▶ Material to process:
********************

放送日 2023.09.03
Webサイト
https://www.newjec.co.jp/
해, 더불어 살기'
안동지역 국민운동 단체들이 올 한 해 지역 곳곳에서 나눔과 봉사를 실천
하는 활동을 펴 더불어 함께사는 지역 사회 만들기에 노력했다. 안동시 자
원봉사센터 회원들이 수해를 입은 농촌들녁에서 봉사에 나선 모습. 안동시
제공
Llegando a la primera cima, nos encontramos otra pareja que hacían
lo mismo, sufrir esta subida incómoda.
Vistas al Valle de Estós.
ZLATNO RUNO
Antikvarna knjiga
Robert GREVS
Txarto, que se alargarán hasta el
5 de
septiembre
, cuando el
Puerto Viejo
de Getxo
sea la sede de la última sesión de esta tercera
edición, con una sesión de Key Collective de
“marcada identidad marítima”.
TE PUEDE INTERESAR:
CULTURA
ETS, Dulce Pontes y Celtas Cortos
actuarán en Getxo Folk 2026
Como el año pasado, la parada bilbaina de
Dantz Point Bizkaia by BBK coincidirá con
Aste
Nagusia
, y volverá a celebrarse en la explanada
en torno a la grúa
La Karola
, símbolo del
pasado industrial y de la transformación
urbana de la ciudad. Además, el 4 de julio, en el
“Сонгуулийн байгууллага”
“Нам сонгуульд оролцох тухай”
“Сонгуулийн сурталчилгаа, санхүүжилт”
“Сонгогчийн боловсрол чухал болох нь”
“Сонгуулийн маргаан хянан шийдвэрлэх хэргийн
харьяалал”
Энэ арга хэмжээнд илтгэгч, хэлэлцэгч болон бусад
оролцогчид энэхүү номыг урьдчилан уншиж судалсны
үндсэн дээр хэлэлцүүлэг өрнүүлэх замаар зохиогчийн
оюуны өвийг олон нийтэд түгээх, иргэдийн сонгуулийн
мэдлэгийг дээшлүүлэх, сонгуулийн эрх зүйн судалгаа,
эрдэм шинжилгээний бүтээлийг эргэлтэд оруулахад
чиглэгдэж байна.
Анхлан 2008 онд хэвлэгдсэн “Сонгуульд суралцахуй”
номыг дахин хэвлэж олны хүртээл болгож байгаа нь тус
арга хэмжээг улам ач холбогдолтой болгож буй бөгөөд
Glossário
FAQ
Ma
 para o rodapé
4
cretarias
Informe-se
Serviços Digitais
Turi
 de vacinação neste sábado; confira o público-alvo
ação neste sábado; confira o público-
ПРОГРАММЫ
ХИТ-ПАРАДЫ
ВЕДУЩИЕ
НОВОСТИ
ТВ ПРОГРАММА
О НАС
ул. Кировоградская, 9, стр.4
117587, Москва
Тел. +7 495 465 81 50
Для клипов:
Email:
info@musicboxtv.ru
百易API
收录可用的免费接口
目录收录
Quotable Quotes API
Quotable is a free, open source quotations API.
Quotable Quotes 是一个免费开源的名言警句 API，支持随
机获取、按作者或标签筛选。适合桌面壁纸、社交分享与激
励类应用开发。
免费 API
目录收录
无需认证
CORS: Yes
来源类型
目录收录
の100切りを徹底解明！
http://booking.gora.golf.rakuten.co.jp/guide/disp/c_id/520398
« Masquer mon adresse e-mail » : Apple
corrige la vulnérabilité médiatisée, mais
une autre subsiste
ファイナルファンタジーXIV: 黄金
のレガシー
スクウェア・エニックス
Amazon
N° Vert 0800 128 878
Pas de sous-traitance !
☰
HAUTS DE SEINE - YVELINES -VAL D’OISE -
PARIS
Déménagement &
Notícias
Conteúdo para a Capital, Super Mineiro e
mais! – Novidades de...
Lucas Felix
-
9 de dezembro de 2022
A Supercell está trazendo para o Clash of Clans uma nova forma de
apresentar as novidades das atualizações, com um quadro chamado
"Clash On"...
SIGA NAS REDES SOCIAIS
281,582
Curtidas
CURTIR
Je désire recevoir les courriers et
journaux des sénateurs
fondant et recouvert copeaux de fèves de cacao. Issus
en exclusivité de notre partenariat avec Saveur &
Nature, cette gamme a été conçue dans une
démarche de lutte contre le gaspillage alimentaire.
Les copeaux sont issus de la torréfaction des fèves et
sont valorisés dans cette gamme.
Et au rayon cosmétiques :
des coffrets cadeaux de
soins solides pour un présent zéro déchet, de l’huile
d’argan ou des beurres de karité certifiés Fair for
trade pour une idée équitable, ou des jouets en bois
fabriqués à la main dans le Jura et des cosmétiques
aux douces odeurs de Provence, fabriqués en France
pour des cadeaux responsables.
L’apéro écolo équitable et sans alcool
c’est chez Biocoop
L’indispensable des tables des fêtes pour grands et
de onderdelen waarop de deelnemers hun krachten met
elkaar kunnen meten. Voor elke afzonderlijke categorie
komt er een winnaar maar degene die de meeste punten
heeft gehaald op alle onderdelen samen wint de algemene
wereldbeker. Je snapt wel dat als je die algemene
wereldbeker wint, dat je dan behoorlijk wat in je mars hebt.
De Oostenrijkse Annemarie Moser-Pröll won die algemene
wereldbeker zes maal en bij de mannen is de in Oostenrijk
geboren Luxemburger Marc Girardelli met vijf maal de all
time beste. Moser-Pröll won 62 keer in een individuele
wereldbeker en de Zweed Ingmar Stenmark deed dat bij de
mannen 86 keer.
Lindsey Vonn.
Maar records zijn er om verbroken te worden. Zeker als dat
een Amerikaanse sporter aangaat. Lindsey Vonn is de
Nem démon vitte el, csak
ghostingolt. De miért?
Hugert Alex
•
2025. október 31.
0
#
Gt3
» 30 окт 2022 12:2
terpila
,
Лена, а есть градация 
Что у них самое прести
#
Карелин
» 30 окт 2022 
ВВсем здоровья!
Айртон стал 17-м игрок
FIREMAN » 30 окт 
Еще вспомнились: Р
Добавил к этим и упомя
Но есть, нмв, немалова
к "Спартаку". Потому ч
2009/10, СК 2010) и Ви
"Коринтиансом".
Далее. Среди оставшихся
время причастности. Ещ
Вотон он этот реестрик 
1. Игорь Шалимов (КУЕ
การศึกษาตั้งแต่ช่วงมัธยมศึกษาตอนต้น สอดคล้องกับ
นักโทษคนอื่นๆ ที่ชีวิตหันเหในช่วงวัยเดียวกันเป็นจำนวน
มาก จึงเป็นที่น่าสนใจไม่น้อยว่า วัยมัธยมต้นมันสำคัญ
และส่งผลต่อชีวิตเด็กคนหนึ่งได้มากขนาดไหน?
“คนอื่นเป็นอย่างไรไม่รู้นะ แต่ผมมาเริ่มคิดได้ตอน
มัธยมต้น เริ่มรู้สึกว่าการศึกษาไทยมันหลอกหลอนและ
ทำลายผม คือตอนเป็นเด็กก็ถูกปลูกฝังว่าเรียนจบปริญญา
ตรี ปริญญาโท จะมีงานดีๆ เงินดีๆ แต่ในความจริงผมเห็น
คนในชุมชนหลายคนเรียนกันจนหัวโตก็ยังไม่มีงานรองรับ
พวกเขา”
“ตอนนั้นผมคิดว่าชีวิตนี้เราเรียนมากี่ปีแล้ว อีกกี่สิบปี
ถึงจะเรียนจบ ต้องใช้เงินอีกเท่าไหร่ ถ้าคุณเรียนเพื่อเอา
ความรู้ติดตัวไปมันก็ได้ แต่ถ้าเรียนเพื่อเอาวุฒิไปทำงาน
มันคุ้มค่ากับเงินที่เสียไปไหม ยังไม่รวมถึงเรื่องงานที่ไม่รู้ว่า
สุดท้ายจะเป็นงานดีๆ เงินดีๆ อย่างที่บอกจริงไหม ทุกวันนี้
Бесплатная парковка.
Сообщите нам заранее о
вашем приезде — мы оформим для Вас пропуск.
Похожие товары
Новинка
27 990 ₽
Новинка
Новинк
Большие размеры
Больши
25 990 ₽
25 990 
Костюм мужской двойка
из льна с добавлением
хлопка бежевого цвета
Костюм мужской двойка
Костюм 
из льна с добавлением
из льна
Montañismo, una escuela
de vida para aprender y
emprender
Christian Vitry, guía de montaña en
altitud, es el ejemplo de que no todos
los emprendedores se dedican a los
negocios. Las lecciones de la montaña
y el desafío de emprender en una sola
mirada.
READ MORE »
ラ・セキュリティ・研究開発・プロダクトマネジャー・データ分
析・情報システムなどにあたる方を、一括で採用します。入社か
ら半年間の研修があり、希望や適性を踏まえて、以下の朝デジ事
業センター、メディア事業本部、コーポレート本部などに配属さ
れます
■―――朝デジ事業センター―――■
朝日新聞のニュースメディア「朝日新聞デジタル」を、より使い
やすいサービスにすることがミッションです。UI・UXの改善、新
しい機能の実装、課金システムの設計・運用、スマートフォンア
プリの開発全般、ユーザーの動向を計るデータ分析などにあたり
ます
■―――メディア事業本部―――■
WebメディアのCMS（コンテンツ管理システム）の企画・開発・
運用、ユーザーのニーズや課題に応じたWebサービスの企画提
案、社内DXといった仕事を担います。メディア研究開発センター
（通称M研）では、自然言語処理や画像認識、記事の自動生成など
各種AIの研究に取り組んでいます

********************

▶ The problem: Where does the word "emprender" appear in the records above? Return every line that holds it.

▶ Response:
emprender
y el desafío de emprender en una sola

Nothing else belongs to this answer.